Subscribe to the Oldie and get a free cartoon book



Pursuits |

James Pembroke on Park Chinois + Caddon View

James Pembroke on Park Chinois + Caddon View

Park Chinois, Berkeley Street, London W1

Caddon View, Innerleithen, Peeblesshire

When Mao Zedong came to power in 1949, he dubbed chefs the ‘running dogs of capitalism’. When, in 1951, the British government officially recognised Mao’s regime, nationalist embassy staff in London became jobless and some started restaurants. Among them was Kenneth Lo, who launched Memories of China, and Mr Huang who spawned the Good Earth chain. By the mid 1950s, there were about 300 Chinese restaurants in the UK. According to a 1966 survey, 31 per cent of Brits had visited a Chinese restaurant but only 5 per cent had been to either Italian or French restaurants. We were up to our knees in ‘chop sewage’ well into the Eighties when Thai restaurants changed the agenda. Despite the best efforts of Shura Shivarg at the Golden Duck and others, we have never really got over the embarrassment of chop-sticking our way through troughs of sweet and sour pork with pineapple. 

You won’t need to be hypnotised to forget those days when you enter Park Chinois. It’s Thirties Shanghai meets Annabel’s: heavy red décor and a string quartet pumping out Cole Porter at lunchtime but the banquettes are wholly Colefax and Fowler. The service is delivered by the most handsome waiters in London, and there are bejewelled loo roll-holders in the green marble loos. It’s London at its most camp. All that’s missing is Beatrice Lillie as the white slave trader in Thoroughly Modern Millie. What’s not missing is exceptional dim sum from £6 to £10 a portion, but that really is the lot for us in the cheap seats. Wines start at £50 a bottle, and main courses whistle past the £30 mark. Definitely one for lunch or dry January.
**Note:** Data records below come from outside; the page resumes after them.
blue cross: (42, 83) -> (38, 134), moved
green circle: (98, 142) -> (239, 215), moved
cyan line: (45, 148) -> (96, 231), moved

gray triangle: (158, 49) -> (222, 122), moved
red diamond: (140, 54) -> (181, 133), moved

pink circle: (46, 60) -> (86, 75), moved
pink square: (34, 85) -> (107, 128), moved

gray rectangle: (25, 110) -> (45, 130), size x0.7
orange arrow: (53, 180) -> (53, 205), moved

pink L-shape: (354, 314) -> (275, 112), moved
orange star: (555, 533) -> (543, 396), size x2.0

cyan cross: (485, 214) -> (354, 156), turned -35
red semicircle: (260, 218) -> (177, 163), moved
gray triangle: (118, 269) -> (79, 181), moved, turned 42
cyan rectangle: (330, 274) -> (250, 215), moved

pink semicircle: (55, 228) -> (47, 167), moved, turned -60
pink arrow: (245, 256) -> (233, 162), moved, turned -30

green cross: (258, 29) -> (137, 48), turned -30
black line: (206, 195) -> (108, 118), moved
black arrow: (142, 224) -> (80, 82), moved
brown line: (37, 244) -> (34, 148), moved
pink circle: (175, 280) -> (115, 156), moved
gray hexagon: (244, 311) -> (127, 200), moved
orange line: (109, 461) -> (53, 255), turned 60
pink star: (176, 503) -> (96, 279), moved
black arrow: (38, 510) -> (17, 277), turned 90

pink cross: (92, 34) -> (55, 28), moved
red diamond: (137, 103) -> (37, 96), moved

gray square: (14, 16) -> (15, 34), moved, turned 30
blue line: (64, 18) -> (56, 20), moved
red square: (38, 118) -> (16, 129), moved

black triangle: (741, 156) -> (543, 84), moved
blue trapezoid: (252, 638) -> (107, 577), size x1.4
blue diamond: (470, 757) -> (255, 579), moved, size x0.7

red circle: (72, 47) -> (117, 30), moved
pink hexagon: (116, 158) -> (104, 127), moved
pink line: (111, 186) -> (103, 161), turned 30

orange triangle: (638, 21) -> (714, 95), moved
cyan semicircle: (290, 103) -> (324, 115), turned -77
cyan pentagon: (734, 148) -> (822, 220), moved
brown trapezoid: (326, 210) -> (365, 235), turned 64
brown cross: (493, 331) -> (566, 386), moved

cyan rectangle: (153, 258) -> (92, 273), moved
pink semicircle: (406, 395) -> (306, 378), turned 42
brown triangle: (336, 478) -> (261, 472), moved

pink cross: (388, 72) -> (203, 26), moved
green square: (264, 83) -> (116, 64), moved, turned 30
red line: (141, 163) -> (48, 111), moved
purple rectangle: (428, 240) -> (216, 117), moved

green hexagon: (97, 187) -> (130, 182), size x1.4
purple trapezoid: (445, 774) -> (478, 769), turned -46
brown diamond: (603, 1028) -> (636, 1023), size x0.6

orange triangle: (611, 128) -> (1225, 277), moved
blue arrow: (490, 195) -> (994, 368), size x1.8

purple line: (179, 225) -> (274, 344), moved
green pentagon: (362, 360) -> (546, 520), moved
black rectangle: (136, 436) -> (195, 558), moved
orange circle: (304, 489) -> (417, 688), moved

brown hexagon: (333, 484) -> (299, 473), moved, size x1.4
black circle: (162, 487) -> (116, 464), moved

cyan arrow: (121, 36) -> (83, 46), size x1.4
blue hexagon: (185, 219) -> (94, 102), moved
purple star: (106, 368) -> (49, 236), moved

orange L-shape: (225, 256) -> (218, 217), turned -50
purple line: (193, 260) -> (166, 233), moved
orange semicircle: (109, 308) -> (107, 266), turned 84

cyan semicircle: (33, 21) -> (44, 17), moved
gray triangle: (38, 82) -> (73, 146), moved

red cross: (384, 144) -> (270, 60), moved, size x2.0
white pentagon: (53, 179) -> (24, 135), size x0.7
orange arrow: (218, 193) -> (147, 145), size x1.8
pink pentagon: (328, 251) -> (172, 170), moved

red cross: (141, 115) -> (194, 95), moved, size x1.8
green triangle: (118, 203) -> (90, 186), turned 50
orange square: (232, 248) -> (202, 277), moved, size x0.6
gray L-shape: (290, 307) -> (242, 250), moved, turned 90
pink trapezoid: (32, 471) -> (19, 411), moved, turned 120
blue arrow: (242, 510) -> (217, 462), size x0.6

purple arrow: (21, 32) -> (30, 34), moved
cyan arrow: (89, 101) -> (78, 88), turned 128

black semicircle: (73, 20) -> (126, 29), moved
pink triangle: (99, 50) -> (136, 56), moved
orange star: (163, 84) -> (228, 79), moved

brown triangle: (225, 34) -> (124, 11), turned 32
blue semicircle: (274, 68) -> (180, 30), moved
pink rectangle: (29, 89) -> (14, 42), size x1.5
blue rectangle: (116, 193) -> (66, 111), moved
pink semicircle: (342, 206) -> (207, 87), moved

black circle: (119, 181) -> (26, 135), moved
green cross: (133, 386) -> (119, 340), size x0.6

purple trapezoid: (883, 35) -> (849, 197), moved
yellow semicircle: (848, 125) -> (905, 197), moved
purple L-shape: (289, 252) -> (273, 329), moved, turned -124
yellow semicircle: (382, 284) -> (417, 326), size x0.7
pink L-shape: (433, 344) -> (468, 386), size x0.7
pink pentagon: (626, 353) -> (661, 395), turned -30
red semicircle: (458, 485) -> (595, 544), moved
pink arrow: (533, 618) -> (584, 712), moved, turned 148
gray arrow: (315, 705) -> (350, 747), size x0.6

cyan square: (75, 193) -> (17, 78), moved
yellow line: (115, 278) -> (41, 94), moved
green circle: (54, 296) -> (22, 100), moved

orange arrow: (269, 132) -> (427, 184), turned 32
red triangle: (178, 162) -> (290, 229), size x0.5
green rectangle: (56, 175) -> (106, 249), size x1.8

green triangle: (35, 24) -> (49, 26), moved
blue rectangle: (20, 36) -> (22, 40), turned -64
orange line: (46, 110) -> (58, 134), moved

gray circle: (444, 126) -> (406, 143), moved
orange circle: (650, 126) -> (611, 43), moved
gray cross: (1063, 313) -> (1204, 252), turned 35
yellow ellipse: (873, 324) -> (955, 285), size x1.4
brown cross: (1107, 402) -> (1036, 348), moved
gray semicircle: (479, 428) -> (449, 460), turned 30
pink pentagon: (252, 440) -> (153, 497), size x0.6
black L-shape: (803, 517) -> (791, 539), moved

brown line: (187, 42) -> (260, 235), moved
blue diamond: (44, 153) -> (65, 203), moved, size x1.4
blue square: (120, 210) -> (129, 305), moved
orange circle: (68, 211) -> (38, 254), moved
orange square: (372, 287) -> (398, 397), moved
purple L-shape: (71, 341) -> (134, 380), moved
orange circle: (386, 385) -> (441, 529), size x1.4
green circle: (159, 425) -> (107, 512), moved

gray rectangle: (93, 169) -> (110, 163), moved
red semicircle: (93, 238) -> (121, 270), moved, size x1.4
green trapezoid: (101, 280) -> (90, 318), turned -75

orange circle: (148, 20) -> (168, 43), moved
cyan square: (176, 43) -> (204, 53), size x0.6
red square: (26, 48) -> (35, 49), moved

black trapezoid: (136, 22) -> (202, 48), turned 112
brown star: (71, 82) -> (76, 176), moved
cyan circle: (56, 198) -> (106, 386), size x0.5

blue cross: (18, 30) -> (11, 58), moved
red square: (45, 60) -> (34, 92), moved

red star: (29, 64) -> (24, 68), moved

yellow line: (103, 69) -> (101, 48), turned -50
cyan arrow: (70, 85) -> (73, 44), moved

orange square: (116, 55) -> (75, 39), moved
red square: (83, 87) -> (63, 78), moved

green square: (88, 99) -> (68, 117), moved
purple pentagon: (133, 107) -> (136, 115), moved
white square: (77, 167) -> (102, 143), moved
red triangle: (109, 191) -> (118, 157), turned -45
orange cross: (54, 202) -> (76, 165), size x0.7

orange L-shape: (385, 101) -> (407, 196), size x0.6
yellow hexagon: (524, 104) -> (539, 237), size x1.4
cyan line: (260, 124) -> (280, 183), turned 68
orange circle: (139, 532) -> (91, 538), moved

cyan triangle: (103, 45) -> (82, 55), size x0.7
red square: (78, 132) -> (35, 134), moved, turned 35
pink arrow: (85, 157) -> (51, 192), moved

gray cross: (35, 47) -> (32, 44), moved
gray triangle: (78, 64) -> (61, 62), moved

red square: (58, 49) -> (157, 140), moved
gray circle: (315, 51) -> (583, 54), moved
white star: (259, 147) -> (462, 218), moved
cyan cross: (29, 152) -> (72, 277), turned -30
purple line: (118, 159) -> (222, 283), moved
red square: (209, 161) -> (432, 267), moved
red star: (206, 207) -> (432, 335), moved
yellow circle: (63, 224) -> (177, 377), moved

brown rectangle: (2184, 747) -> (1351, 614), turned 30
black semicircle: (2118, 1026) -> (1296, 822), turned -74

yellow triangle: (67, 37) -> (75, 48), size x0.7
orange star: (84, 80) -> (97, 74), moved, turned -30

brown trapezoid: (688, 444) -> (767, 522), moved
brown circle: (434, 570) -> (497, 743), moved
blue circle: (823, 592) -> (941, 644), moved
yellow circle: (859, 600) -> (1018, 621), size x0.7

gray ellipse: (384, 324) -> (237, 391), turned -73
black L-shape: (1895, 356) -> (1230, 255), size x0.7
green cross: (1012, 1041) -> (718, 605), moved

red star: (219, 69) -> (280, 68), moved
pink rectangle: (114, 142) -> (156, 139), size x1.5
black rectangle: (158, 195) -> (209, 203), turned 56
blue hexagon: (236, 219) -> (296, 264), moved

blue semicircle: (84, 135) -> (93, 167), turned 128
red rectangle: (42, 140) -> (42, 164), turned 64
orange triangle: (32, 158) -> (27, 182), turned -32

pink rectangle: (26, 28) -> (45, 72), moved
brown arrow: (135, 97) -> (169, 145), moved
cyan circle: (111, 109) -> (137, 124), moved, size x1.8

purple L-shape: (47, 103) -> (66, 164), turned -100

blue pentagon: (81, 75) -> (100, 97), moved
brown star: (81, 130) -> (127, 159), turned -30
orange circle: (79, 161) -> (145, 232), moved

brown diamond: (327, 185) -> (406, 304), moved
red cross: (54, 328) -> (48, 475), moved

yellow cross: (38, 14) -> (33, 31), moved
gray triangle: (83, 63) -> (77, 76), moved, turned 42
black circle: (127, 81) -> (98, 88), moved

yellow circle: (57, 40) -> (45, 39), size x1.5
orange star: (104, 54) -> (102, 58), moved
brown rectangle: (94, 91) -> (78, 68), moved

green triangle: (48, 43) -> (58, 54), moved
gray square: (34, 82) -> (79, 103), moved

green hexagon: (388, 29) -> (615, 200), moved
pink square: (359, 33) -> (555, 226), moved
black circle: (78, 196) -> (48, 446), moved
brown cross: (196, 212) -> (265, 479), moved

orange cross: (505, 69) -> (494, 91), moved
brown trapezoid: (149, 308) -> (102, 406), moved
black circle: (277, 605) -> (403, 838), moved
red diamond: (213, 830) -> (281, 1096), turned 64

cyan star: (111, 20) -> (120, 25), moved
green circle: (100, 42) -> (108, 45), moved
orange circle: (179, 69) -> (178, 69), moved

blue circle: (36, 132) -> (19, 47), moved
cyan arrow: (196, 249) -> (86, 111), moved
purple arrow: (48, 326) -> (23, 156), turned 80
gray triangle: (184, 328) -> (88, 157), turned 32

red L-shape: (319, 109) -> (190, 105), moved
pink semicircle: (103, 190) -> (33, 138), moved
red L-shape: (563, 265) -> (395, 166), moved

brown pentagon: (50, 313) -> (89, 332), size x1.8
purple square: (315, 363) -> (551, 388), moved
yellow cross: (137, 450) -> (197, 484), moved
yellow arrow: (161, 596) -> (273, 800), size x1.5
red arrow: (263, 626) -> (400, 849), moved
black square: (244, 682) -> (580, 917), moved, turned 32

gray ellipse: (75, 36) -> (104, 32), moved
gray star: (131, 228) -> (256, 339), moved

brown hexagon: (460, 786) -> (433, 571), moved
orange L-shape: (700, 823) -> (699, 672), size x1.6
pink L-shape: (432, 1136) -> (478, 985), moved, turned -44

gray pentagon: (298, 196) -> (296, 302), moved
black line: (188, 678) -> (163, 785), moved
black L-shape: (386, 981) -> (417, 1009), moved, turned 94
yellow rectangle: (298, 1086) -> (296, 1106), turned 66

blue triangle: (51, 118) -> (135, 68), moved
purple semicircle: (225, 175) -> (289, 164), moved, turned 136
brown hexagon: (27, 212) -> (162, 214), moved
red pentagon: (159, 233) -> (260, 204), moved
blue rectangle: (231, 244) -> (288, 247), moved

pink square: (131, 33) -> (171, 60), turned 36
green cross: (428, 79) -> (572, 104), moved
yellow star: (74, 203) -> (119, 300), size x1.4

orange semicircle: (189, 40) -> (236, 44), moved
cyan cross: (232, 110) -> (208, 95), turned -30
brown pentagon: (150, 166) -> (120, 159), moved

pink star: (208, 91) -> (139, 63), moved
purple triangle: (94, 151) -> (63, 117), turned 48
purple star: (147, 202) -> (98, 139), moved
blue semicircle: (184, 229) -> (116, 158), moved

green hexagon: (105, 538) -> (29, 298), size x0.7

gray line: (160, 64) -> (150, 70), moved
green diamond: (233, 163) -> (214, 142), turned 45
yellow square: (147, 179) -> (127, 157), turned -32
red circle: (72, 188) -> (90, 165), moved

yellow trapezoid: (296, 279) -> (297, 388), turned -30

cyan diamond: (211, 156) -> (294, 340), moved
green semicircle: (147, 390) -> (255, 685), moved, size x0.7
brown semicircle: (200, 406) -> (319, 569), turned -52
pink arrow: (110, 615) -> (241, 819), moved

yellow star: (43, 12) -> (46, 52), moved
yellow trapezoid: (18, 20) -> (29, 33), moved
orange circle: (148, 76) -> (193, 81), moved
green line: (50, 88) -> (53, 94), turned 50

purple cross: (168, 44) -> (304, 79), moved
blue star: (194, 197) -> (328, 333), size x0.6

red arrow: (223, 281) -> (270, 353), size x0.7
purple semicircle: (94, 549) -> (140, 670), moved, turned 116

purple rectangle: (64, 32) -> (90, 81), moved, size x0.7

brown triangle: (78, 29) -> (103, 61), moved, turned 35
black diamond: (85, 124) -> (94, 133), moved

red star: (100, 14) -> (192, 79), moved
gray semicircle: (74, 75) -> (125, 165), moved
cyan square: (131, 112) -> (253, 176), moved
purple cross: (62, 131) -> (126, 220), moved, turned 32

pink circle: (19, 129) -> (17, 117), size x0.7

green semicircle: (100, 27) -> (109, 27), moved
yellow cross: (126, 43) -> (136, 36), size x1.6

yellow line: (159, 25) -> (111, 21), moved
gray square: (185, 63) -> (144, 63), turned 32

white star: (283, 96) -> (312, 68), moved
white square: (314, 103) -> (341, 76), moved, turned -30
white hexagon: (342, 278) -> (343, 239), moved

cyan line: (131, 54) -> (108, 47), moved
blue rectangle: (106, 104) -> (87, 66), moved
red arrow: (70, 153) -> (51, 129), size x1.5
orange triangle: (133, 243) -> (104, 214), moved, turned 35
So, off to Selkirk for my niece’s nuptials and some no-nonsense Borders hospitality. There are none of your ballerina waiters in Walter Scott’s home town. But the camp had come with us: the town was playing host to a jamboree for Dandie Dinmonts, a breed that even Walt Disney would scrap as too cute. Every Dandie originates from old Ginger, who was born in Selkirk, in 1842. The six of us fled in search of unpretentious home cooking. There are few eateries in the land that willingly open their doors to three generations of Pembrokes. We boast rosettes at emptying dining rooms. Fortunately, at Caddon View, we adopted our favourite Loud Whisper, which can only be heard two counties away.

This Victorian guest-house is a rarity: it is owned and entirely staffed by Steve and Lisa Davies who gladly usher one into their sitting room for Prosecco and elderflower cocktails. Although the set dinner changes every day, with only fish served on Fridays, there is absolutely no choice. This was liberating for a family with a history of choosing the wrong dish and loudly regretting it. The tian of salmon and sea bream with asparagus was both spectacularly fresh and delicious, allowing us room to lay waste to their home-baked oatcakes and Isle of Mull cheddar. And we were all abed at 9.30pm. Bliss.


Park Chinois, 17 Berkeley Street, London W17 8EA;; 020 3327 8888. 

Caddon View, 14 Pirn Rd, Innerleithen, Peeblesshire EH44 6HH;; 01896 830208.